You've got to remember that Drupal 7 has been out for six years, so that's a
long time for the ecosystem to mature. The current way you'd build a site in
D7 barely resembles the way you'd do it back in 2011. Also, it was a long time
after it was released that you'd be able to pick it over D6, and I think we're
in the same situation with D8.

I did launch a D8 site using a bunch of alpha/beta modules last summer and
every time I do updates more and more of them have moved to stable. Lots of
the big modules are using this as an opportunity to reevaluate how they are
approaching things and that can take time to settle.

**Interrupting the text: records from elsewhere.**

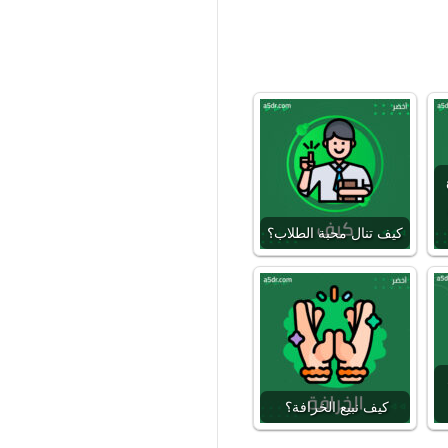
كيف تنال محبة الطلاب؟
كيف نبيع الخرافة؟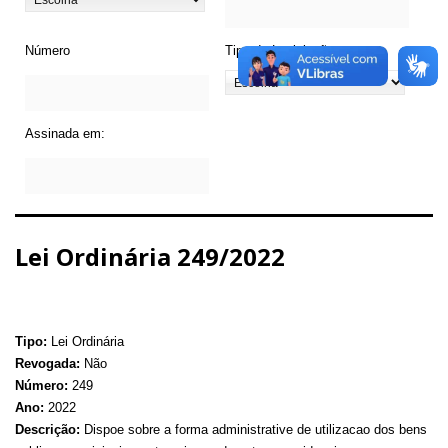
Número
Tipo de Legislação
Assinada em:
Lei Ordinária 249/2022
Tipo:
Lei Ordinária
Revogada:
Não
Número:
249
Ano:
2022
Descrição:
Dispoe sobre a forma administrative de utilizacao dos bens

On top of that it's going to take some time for everyone to get used to OOP,
DI, and all of the new ways of doing things. Personally I love it and have
built a couple of modules so far and it's way nicer, but if this is a module
maintainer's first exposure to OOP it's going to be a rough ride.

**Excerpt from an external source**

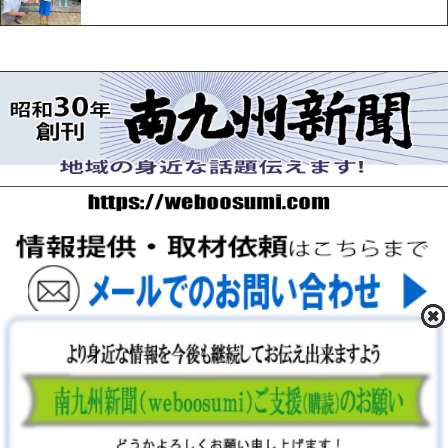
〒893-0061 鹿児島県鹿屋市上谷町9-5-5 FAX 0994-42-
3547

The audience has also shifted. D8 is more of a pro framework/CMS than say D6
was. If you're building a brochureware site or a blog you should just use
WordPress or Squarespace. That type of site is certainly possible using D8 but
it will be more complicated to set up and won't really show its strengths.

------
arcbyte
Anybody have a dockerfile that will run this? I'm killing myself trying to
build one.

------
nodesocket
Is this focused on a particular farming nitch? Marijuana? The README.md should
have more features/benefits and screenshots at the top, not just all technical
doc.